Work request: Search the data for the string "pentru" and copy each line where it turns up.

Supplied data:
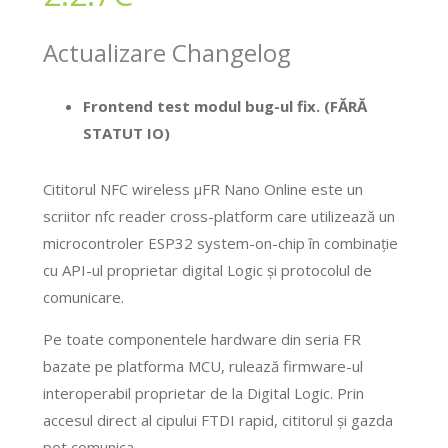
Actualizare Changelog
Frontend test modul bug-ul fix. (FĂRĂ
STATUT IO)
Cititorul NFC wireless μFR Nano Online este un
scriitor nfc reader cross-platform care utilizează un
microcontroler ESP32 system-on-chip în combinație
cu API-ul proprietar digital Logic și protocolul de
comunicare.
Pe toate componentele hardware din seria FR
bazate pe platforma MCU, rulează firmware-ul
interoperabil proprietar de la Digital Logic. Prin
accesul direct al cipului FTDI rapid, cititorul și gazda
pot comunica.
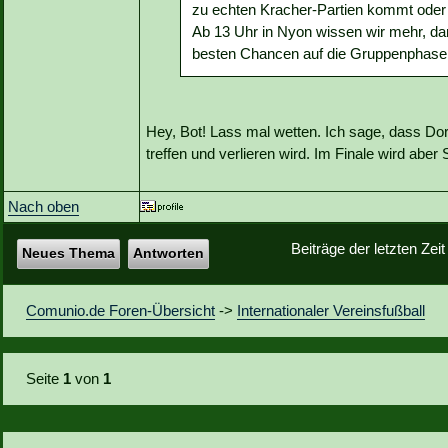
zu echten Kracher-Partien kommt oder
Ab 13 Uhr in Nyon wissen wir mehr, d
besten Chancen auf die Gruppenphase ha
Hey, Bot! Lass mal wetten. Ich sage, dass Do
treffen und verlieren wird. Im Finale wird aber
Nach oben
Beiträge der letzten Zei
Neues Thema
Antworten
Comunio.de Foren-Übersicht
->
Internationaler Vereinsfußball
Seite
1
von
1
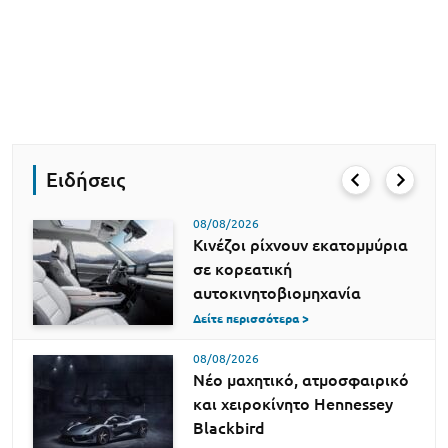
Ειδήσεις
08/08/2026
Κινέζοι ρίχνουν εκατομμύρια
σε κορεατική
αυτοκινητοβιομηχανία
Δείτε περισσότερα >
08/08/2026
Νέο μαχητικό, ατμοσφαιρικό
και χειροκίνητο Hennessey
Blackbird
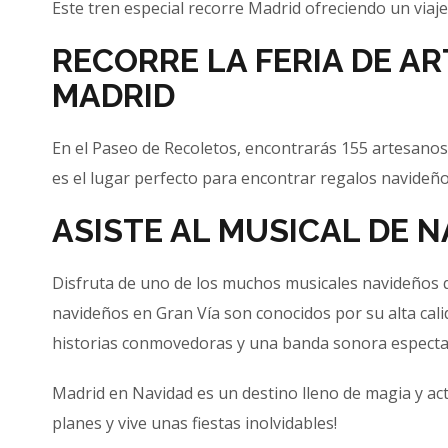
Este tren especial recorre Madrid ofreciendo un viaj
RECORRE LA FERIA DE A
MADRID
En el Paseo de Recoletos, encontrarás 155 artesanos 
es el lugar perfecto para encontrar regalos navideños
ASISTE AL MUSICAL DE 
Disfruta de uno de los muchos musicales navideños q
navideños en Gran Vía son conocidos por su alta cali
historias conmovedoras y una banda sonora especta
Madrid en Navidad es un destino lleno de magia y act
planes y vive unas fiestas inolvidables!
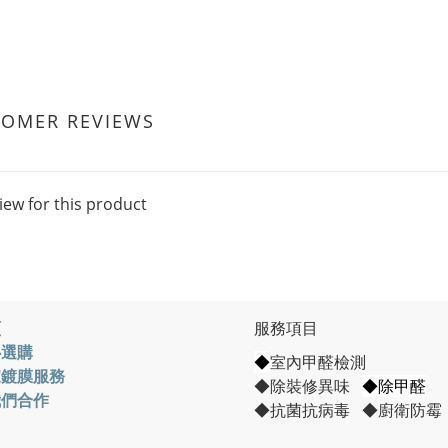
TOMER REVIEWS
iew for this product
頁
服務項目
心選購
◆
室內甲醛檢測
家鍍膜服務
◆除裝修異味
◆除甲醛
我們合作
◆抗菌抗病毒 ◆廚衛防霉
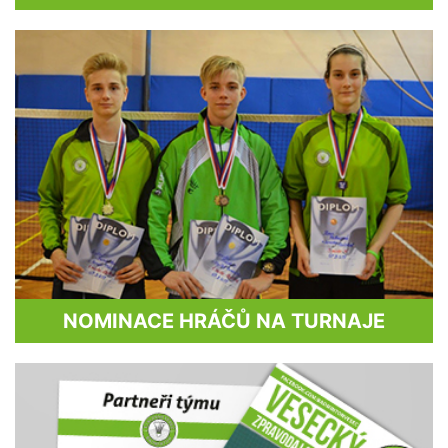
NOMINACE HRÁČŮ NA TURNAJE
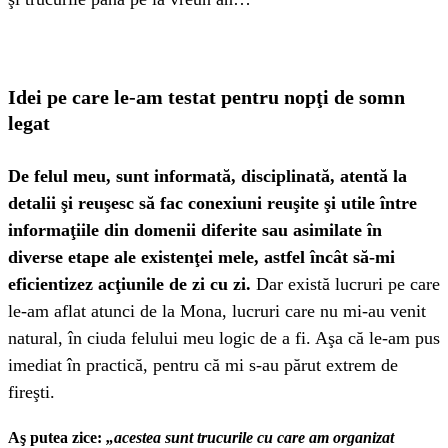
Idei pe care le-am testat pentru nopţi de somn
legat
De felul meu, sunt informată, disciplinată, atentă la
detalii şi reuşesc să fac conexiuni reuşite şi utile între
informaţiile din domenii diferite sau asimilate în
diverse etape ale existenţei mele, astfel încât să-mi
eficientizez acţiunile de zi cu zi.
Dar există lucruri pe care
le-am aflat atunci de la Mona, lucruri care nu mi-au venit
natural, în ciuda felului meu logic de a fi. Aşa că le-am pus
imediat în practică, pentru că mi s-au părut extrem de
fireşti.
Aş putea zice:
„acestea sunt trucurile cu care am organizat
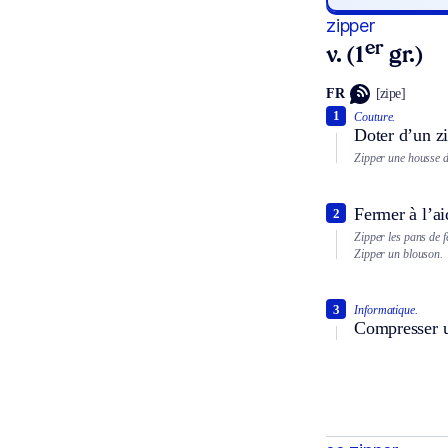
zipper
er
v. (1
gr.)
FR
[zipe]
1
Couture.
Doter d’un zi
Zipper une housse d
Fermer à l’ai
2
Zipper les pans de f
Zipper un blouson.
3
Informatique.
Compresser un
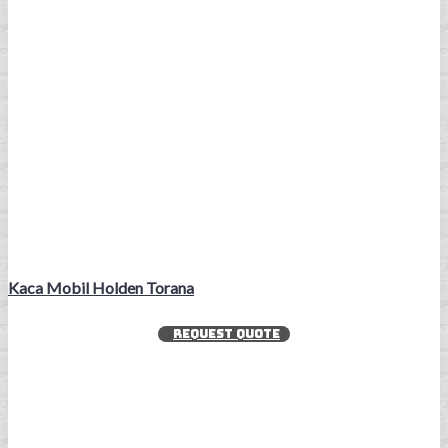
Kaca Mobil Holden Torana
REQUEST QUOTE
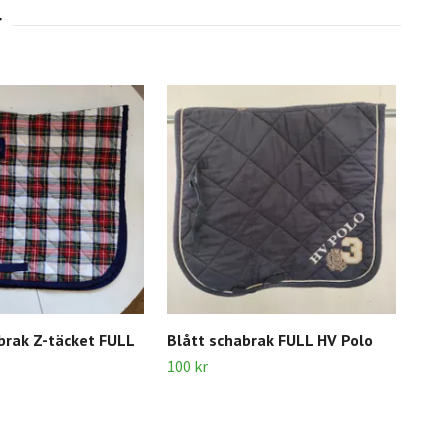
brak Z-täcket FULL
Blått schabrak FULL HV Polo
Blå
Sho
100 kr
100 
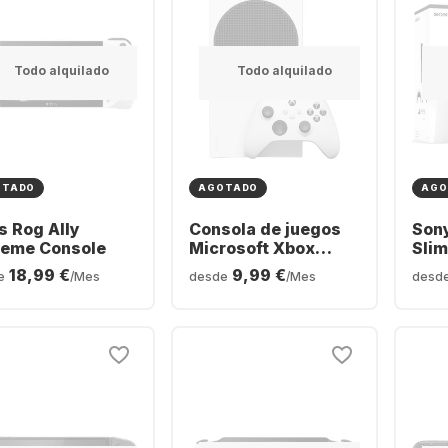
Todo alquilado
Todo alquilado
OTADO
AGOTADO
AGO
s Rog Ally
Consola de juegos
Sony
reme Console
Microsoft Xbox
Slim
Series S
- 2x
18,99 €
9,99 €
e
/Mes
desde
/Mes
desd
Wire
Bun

Solution for this task:
Idei pe care le-am testat pentru nopţi de somn
imediat în practică, pentru că mi s-au părut extrem de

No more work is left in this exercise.